Rumah yang selamanya tidak lagi kayu. Rumah yang sudah
jadi batu. Apakah itu sudah cukup membawa kebahagiaan ? harusnya sudah, tapi
manusia mana yang dapat cukup, ada saja celah untuk mengeluh. Misalnya saja
seperti rumah yang sudah tahan kebakaran ini, seakan-akan jadi semacam tempat
peribadatan yang bersaing dengan
masjid-masjid di penghujung Ramadhan.
Lalu apalagi setelah hari lebaran tiba ? sepi. Aneh barangkali, bagaimana
pembangunan di kota membuatnya makin ramai saja, tapi rumah-rumah batu yang
muncul di kampung ini malah banyak yang sepi. Seperti SD di dekat perbatasan desa, tidak lagi
dari gebyog yang bisa diintipi
celahnya, dan tak lagi beralas tanah hitam, murid-murid nya makin sepi.
Pendar lampu yang bisu, nyamuk-nyamuk yang iseng, bola
waktu yang lambat. Yang dinanti tidak juga datang, kubah indah itupun goyah.

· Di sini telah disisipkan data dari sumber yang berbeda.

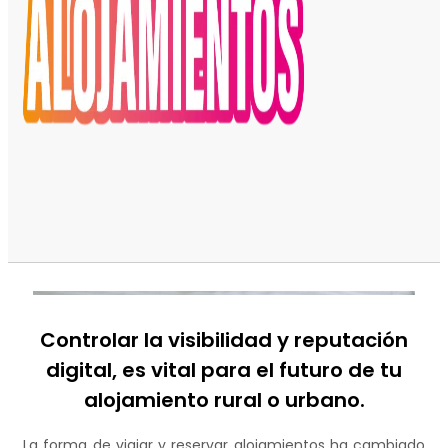
Controlar la visibilidad y reputación
digital, es vital para el futuro de tu
alojamiento rural o urbano.
La forma de viajar y reservar alojamientos ha cambiado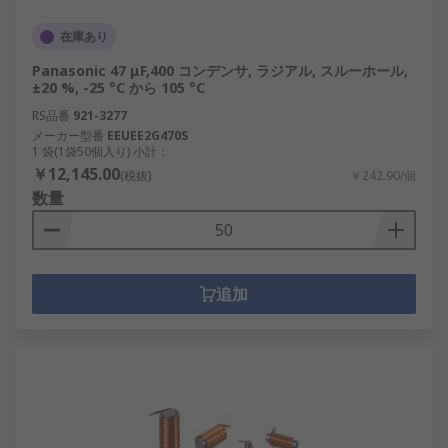
在庫あり
Panasonic 47 μF,400 コンデンサ, ラジアル, スルーホール,
±20 %, -25 °C から 105 °C
RS品番
921-3277
メーカー型番
EEUEE2G470S
1 袋(1袋50個入り) 小計：
￥12,145.00
(税抜)
￥242.90/個
数量
追加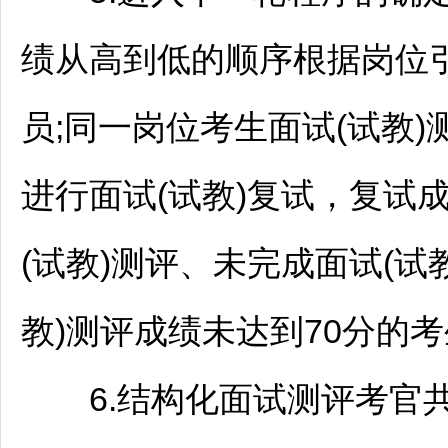
绩从高到低的顺序根据岗位
员;同一岗位考生面试(试教
进行面试(试教)复试，复试
(试教)测评、未完成面试(试
教)测评成绩未达到70分的
6.结构化面试测评考官共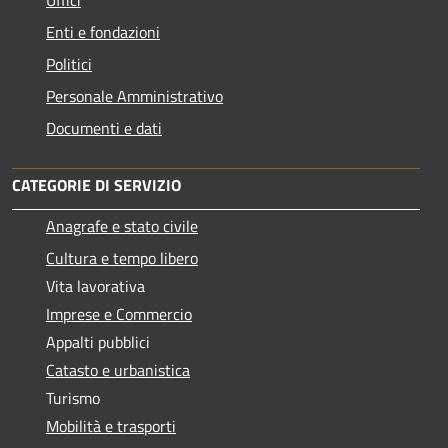
Enti e fondazioni
Politici
Personale Amministrativo
Documenti e dati
CATEGORIE DI SERVIZIO
Anagrafe e stato civile
Cultura e tempo libero
Vita lavorativa
Imprese e Commercio
Appalti pubblici
Catasto e urbanistica
Turismo
Mobilità e trasporti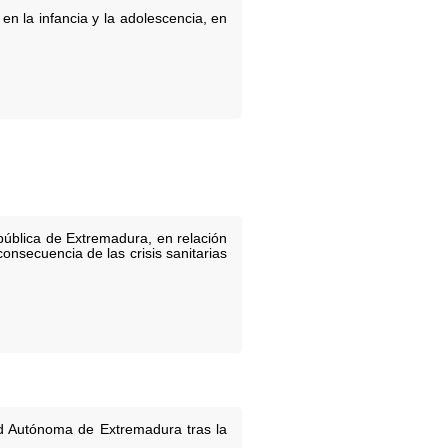
en la infancia y la adolescencia, en
 pública de Extremadura, en relación
nsecuencia de las crisis sanitarias
ad Autónoma de Extremadura tras la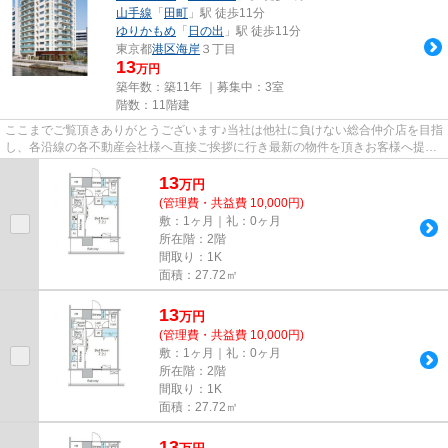
山手線
「
田町
」駅 徒歩11分
ゆりかもめ
「
日の出
」駅 徒歩11分
東京都
港区
海岸
３丁目
13
万円
築年数：築11年 ｜募集中：
3室
階数：11階建
ここまでご覧頂きありがとうございます♪当社は他社に負けない総合仲介店を目指
し、各沿線の各不動産会社様へ直接ご挨拶に行き最新の物件を頂きお客様へ提供
しております！最新の情報は...
13
万
円
(管理費・共益費 10,000円)
敷：1ヶ月｜礼：0ヶ月
所在階：2階
間取り：1K
面積：27.72㎡
13
万
円
(管理費・共益費 10,000円)
敷：1ヶ月｜礼：0ヶ月
所在階：2階
間取り：1K
面積：27.72㎡
13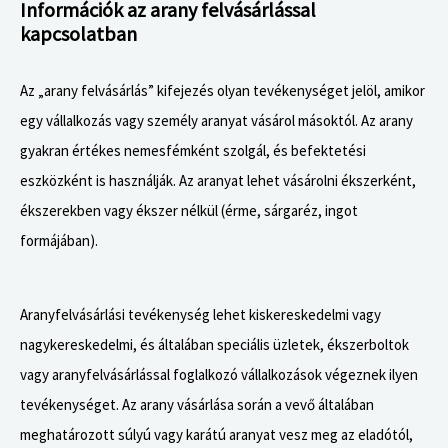
Információk az arany felvásárlással
kapcsolatban
Az „arany felvásárlás” kifejezés olyan tevékenységet jelöl, amikor
egy vállalkozás vagy személy aranyat vásárol másoktól. Az arany
gyakran értékes nemesfémként szolgál, és befektetési
eszközként is használják. Az aranyat lehet vásárolni ékszerként,
ékszerekben vagy ékszer nélkül (érme, sárgaréz, ingot
formájában).
Aranyfelvásárlási tevékenység lehet kiskereskedelmi vagy
nagykereskedelmi, és általában speciális üzletek, ékszerboltok
vagy aranyfelvásárlással foglalkozó vállalkozások végeznek ilyen
tevékenységet. Az arany vásárlása során a vevő általában
meghatározott súlyú vagy karátú aranyat vesz meg az eladótól,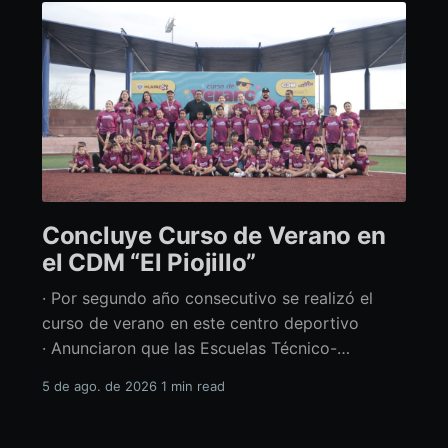
Concluye Curso de Verano en
el CDM “El Piojillo”
· Por segundo año consecutivo se realizó el
curso de verano en este centro deportivo
· Anunciaron que las Escuelas Técnico-
Deportivas del CDM “El Piojillo” iniciarán
5 de ago. de 2026
1 min read
actividades el próximo 24 de agosto Con una
exhibición ante madres y padres de familia,
concluyó el Curso de Verano del Centro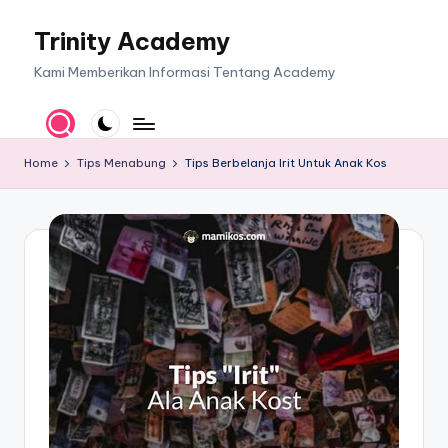
Trinity Academy
Skip
to
Kami Memberikan Informasi Tentang Academy
content
Home
Tips Menabung
Tips Berbelanja Irit Untuk Anak Kos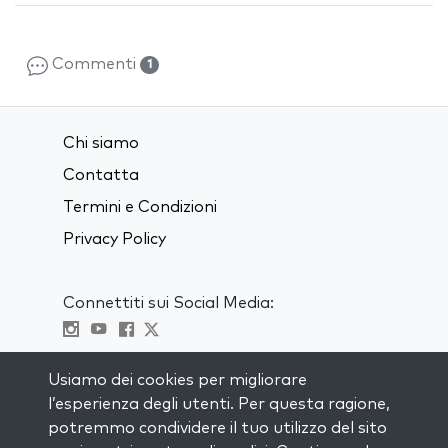
Commenti
1
Chi siamo
Contatta
Termini e Condizioni
Privacy Policy
Connettiti sui Social Media:
Visit kabbalah master classes
Usiamo dei cookies per migliorare
l’esperienza degli utenti. Per questa ragione,
RIMANI AGGIORNATO
potremmo condividere il tuo utilizzo del sito
Iscriviti alla nostra mailing list e ricevi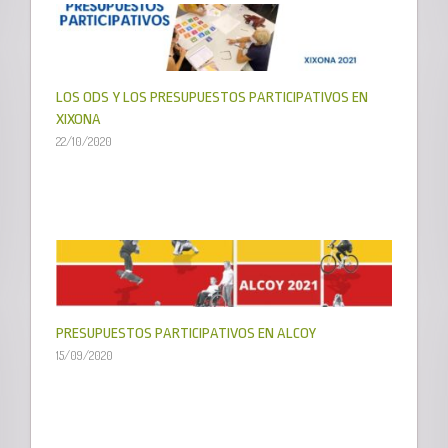
LOS ODS Y LOS PRESUPUESTOS PARTICIPATIVOS EN
XIXONA
22/10/2020
PRESUPUESTOS PARTICIPATIVOS EN ALCOY
15/09/2020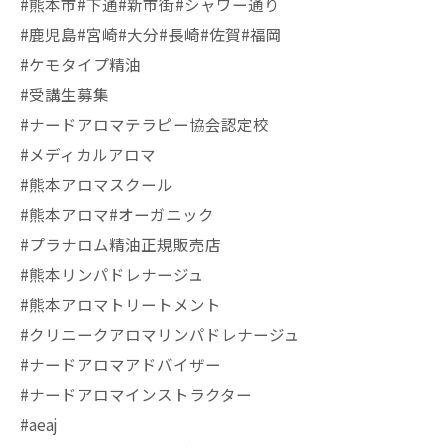
#熊本市#下通#新市街#シャワー通り
#鹿児島#宮崎#大分#長崎#佐賀#福岡
#ケモタイプ精油
#受講生募集
#ナードアロマテラピー協会認定校
#メディカルアロマ
#熊本アロマスクール
#熊本アロマ#オーガニック
#プラナロム精油正規販売店
#熊本リンパドレナージュ
#熊本アロマトリートメント
#クリニークアロマリンパドレナージュ
#ナードアロマアドバイザー
#ナードアロマインストラクター
#aeaj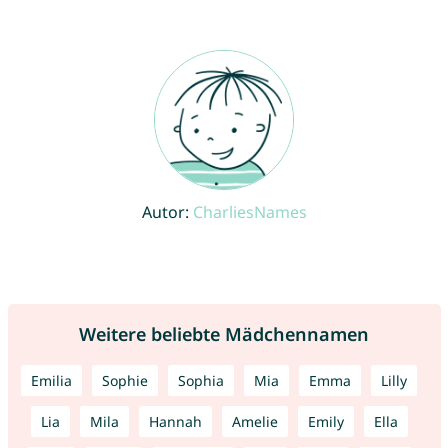
Autor:
CharliesNames
Weitere beliebte Mädchennamen
Emilia
Sophie
Sophia
Mia
Emma
Lilly
Lia
Mila
Hannah
Amelie
Emily
Ella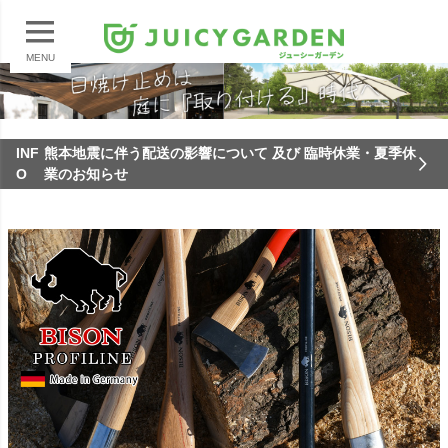
MENU
INF
熊本地震に伴う配送の影響について 及び 臨時休業・夏季休
O
業のお知らせ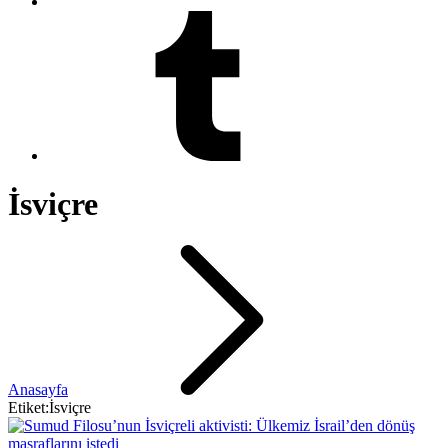
İsviçre
Anasayfa
Etiket:İsviçre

Desa ini dan Kota J tidaklah
jauh, tapi kesibukan yang merentang adalah bumbu-bumbu klasik tentang
penantian. Kecintaan
keluarga itu sebagai pelayan masyarakat
dibidang kesehatan menjadikan rindu adalah hal yang tidak layak
diperdebatkan, urusan pribadi adalah tabu. Begitulah menurut orang-orang mestinya berlaku sehingga
dunia dapat berjalan dengan normal. Orang-orang menggenggam hal-hal prinsipil
sehingga dipanggil hero, meski pada
akhirnya sewaktu-waktu prinsip-prinsip itu menjadi virus-virus yang tinggal menunggu menjadi penyakit.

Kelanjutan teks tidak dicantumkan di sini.